Records from a dataset ▸
******************************
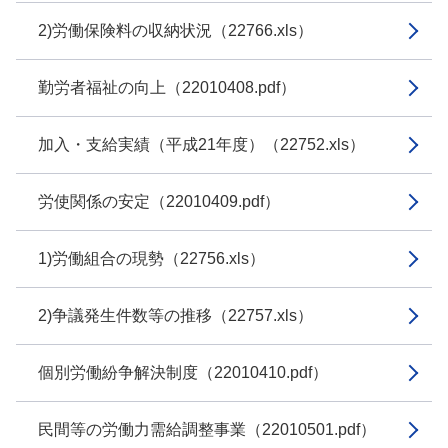
2)労働保険料の収納状況（22766.xls）
勤労者福祉の向上（22010408.pdf）
加入・支給実績（平成21年度）（22752.xls）
労使関係の安定（22010409.pdf）
1)労働組合の現勢（22756.xls）
2)争議発生件数等の推移（22757.xls）
個別労働紛争解決制度（22010410.pdf）
民間等の労働力需給調整事業（22010501.pdf）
******************************
Prompt ▸ Word for word, return all the entries and skip their pictures.

Response to this exercise ▸
2)労働保険料の収納状況（22766.xls）
勤労者福祉の向上（22010408.pdf）
加入・支給実績（平成21年度）（22752.xls）
労使関係の安定（22010409.pdf）
1)労働組合の現勢（22756.xls）
2)争議発生件数等の推移（22757.xls）
個別労働紛争解決制度（22010410.pdf）
民間等の労働力需給調整事業（22010501.pdf）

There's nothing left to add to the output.